The stage they stand on is backed by an extended stretch of mirror that runs the length of the platform. Sitting at the center of the Auditorium, one can see nearly every student in the room. All of that dialogue, all of those stories, are reflected there.
Davis gathers herself and tries again: "You're sayin' that at Vassar, you talk about Beyoncé in class?"
Throughout much of the fall semester, the weekly Hip Hop Theater sessions were centered on an ongoing discussion about the societal issues that permeate both the Vassar and Poughkeepsie communities. That discourse became the framework for the script, which was written by Kroopf, Sealy and a few other Vassar students. The play consciously comments on the relationship between Vassar and the city it resides in, something that the students discussed at length. The results were transformative.
"I think the biggest thing about Poughkeepsie is that it's not just this place, it's people as well," explained Berzoff-Cohen. "Vassar students just don't appreciate it, or understand it, or seek to understand it, as much as they could. They just accept it as an ‘other' that they don't need to explore."
Vassar and Poughkeepsie students alike echoed the sense that a certain "barrier" exists between the two communities.

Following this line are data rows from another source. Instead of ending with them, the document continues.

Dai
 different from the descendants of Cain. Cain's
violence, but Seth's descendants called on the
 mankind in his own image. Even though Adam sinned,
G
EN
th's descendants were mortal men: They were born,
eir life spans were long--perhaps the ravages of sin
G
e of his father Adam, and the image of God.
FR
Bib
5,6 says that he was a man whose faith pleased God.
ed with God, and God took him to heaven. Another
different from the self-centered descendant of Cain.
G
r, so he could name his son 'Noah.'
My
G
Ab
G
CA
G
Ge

"You can't just sit there and make an opinion about Poughkeepsie if you haven't really been there, or haven't sit and tried to talk to anyone in the community," said Poughkeepsie High School senior Vaughn Hardge. "You have to first ask yourself, what does Poughkeepsie have in store for me?"
"Poughkeepsie is only four square miles," said Kroopf, "but there's a lot that takes place in those four square miles. Getting to know students, you realize how polarized Vassar is from Poughkeepsie—there's this conception of Vassar that has no correlation to knowing anyone there. On both sides, we just create an imagined person."

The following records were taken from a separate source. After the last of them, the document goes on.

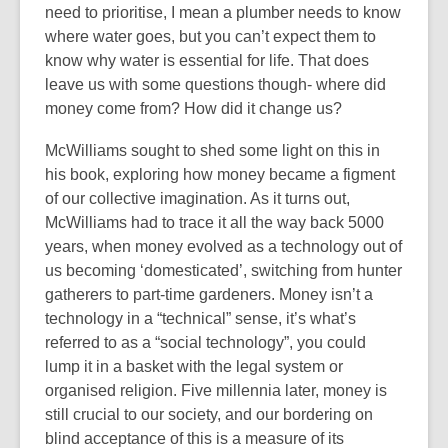
need to prioritise, I mean a plumber needs to know
where water goes, but you can’t expect them to
know why water is essential for life. That does
leave us with some questions though- where did
money come from? How did it change us?
McWilliams sought to shed some light on this in
his book, exploring how money became a figment
of our collective imagination. As it turns out,
McWilliams had to trace it all the way back 5000
years, when money evolved as a technology out of
us becoming ‘domesticated’, switching from hunter
gatherers to part-time gardeners. Money isn’t a
technology in a “technical” sense, it’s what’s
referred to as a “social technology”, you could
lump it in a basket with the legal system or
organised religion. Five millennia later, money is
still crucial to our society, and our bordering on
blind acceptance of this is a measure of its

"After actually meeting some Vassar students and getting to know them on a personal level, you get to see that within the differences, you find commonalities," said Kadeem Davis. "And even though they haven't lived our lives and we haven't lived their lives, in some way, shape or form, a lot of the things that we've individually gone through, they're kind of the same—just in different situations."
The play is scheduled to premier in a shortened version at Vassar on April 18, and there will be three showings at the FPC on May 1 and May 3. All of the performances are free and open to the public.
All of the students involved are anticipating the premiere with nerves and excitement, but in this case the process may prove more significant than the end product.
"I honestly think that if the night before the production everybody gets the flu and the show gets cancelled, it won't make it any less valuable," said Silver. "Yes, it's theater, but it's not about a finished play. It's about using theater as an entrance point from which to connect with each other."
As 6 p.m. approaches, Sealy and Kroopf call an end to the scene rehearsals, which have since moved onstage. The group gathers in a circle and drapes their arms around one another. They talk briefly about the day's progress and about next week's schedule, and everyone gives props to Mitchell—today was her first time singing onstage.
The crew debates what they'll yell for their departing cheer; laughing, chiming in ("Oh my God, we could be done by now!" Reanna Davis exlaims) until they finally agree. They start out in a whisper, and gradually build: "We're Hip Hop Theater and we're here to represent, the city of Poughkeepsie and all its residents! Keep it real!"
Then the circle breaks apart, and everyone spills off the stage. The mirror sees them off.